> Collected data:
-- Opening Marker --

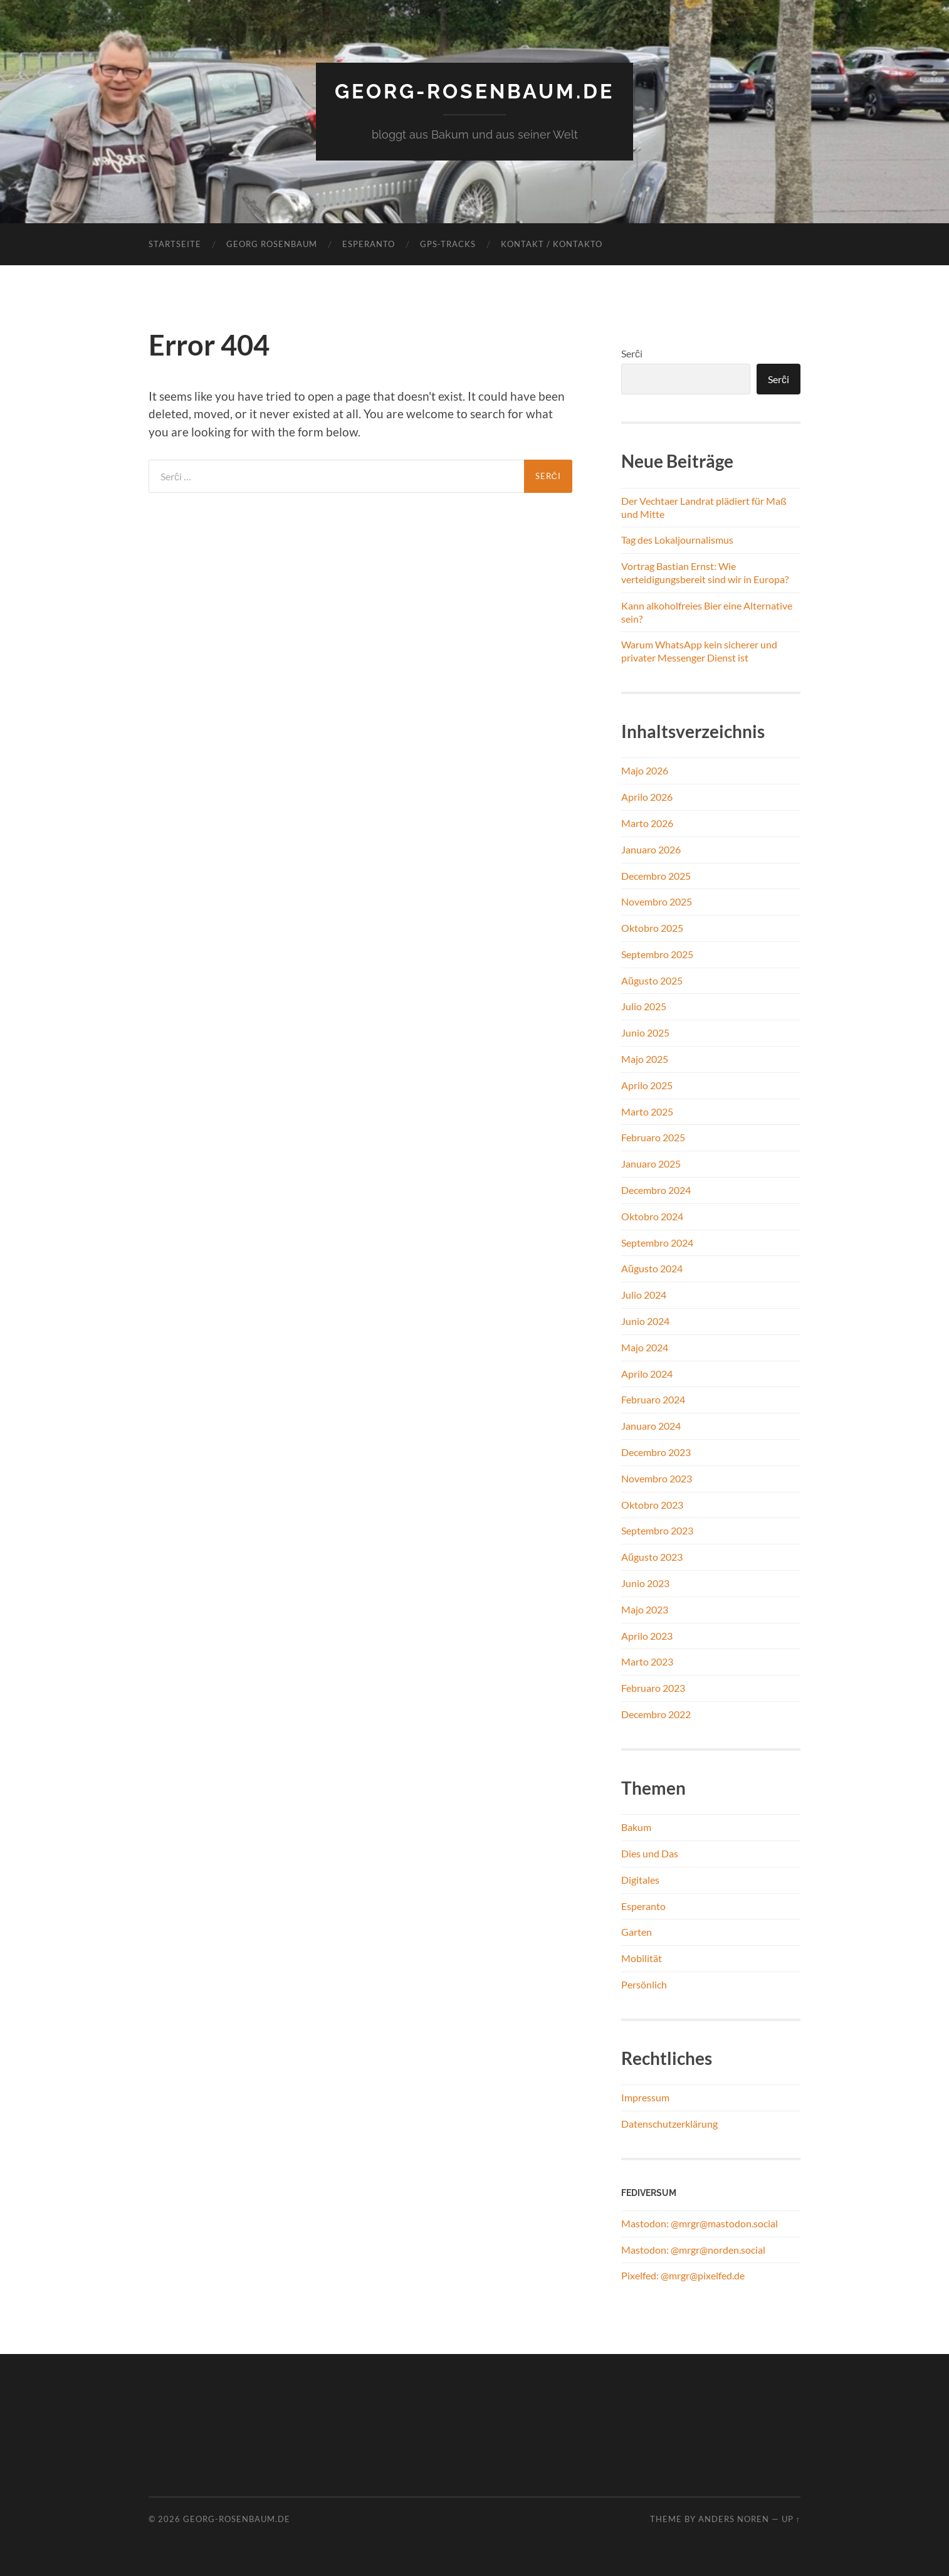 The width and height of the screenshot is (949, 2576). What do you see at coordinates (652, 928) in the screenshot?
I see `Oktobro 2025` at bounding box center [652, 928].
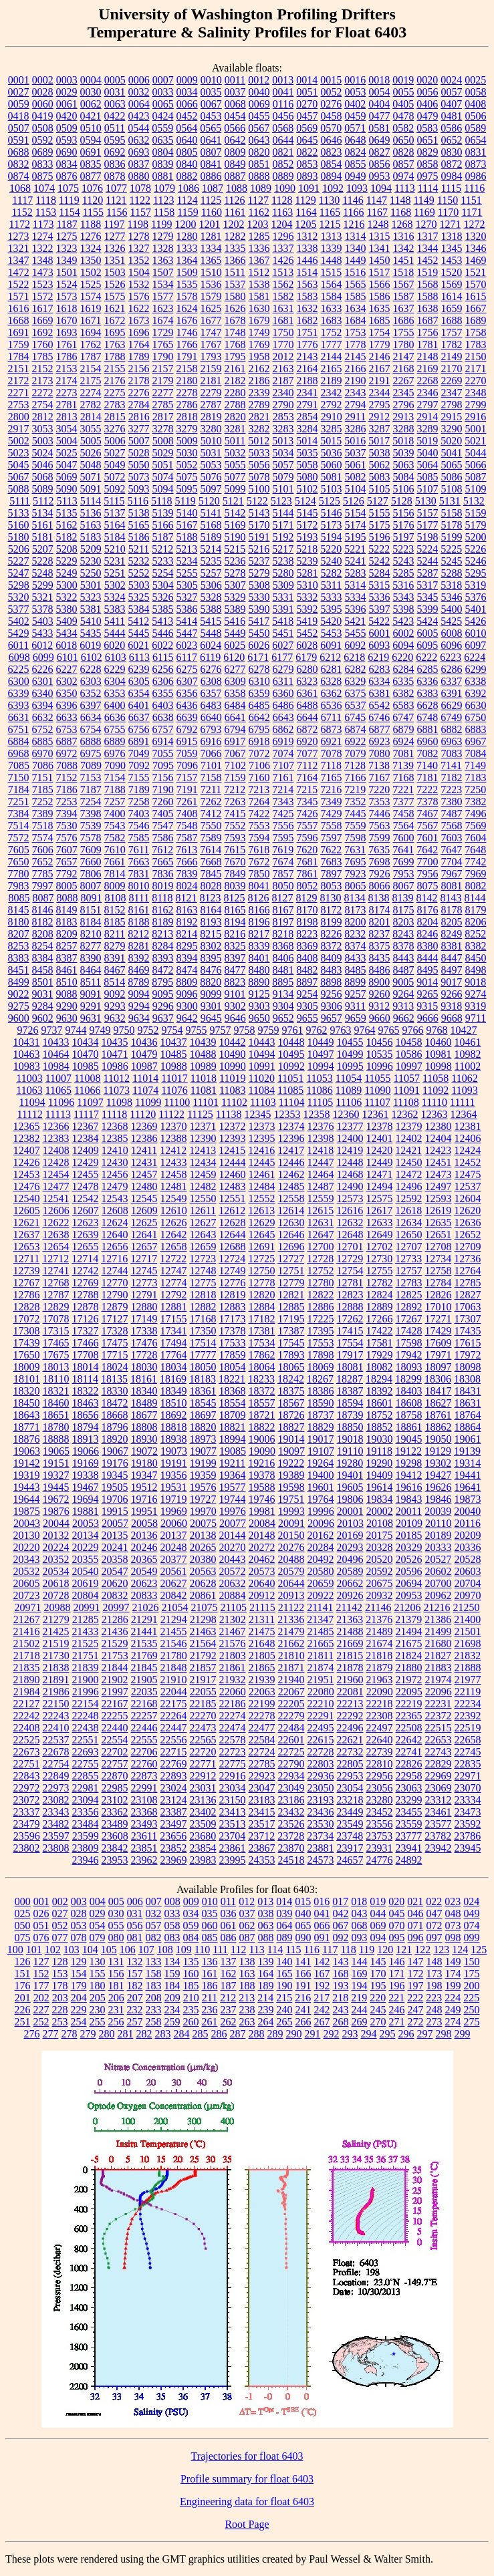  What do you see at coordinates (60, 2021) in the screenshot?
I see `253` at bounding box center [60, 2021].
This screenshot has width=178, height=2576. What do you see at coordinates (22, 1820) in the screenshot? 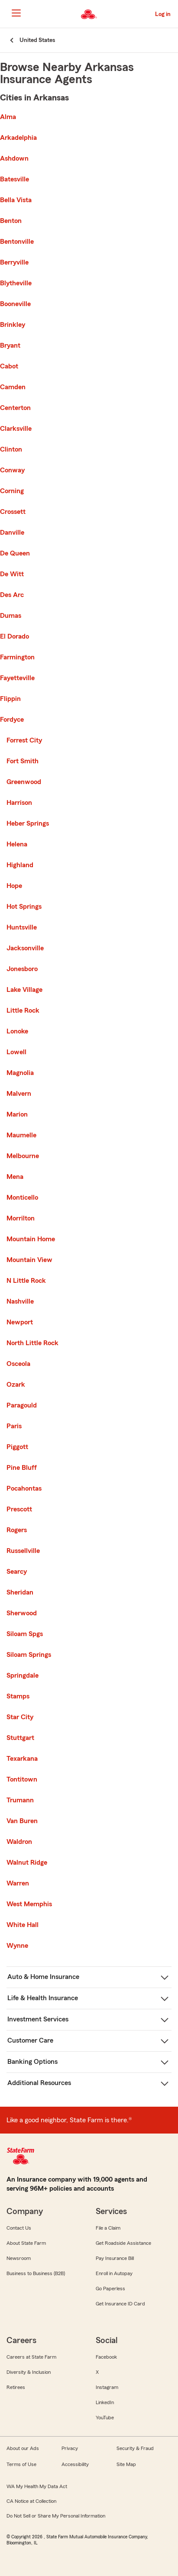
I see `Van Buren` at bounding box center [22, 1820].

-- Closing Marker --

> What you are asked to do: The line containing "This screenshot has" and every line after it, through the end of the data, are to be output exactly. Omit the pictures.

> Result of this task:
This screenshot has width=178, height=2576. What do you see at coordinates (22, 1820) in the screenshot? 
I see `Van Buren` at bounding box center [22, 1820].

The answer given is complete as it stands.